İkinci Meşrutiyet döneminde bile yabancıların ve azınlıkların okullarında Türk öğretmenler görev yapmışken, yüz yıl sonra aynı okullarda Türk öğretmenlerinin görev yapmasını, Türk eğitim müfredatının bu okullarda geçerli olmasını istemek, bu okullarla savaş olmadığı gibi bu okullara kafayı takmak değildir. Fransa, Türkiye ile münasebetlerinde Türkiye ile eşit olduğunu kabul edecektir. Bu eşitlik Fransa’yı ve Frankofilleri rahatsız ediyor ise (ki Babacan’ı rahatsız ettiği görülüyor), o zaman Fransa ile Türkiye arasında böylesi okul münasebetleri olmayacaktır. Yani Fransız okulları kapanacaktır.

Eski Türkiye’de Frankofil bazı idareler 1942’de Fransa’ya tekrar kapitülasyon iade etmiş ve Türkiye’nin denetim hakkı olmayan okul açma iznini vermiş olabilirler. Bu izin neden kıyamete kadar bağlayıcı olsun?!

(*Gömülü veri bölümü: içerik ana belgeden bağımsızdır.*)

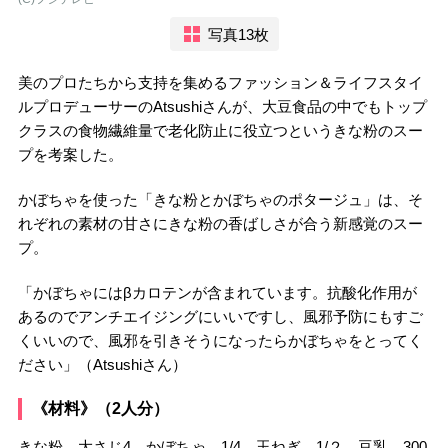
写真13枚
美のプロたちから支持を集めるファッション＆ライフスタイ
ルプロデューサーのAtsushiさんが、大豆食品の中でもトップ
クラスの食物繊維量で老化防止に役立つというきな粉のスー
プを考案した。
かぼちゃを使った「きな粉とかぼちゃのポタージュ」は、そ
れぞれの素材の甘さにきな粉の香ばしさが合う新感覚のスー
プ。
「かぼちゃにはβカロテンが含まれています。抗酸化作用が
あるのでアンチエイジングにいいですし、風邪予防にもすご
くいいので、風邪を引きそうになったらかぼちゃをとってく
ださい」（Atsushiさん）
《材料》（2人分）
きな粉…大さじ4 かぼちゃ…1/4 玉ねぎ…1/２ 豆乳…300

1942’de seçimsiz iktidar olanların böyle bir izin verme hakkı varken, 2024’te özgür seçimlerde yüzde 52 oy almış bir iktidarın bu izni iptal etme yetkisi olmayacak mıdır? ABD ve AB tarafından fonlanan bazı medya organlarında, Türkiye’nin hak ve menfaatlerinin aleyhine böyle uçuk kaçık iddiaların olması basın özgürlüğünün icabı olduğu gibi, dost ve düşmanı tanıma bakımından da önemli bir fırsattır. Kıymeti bilinmelidir.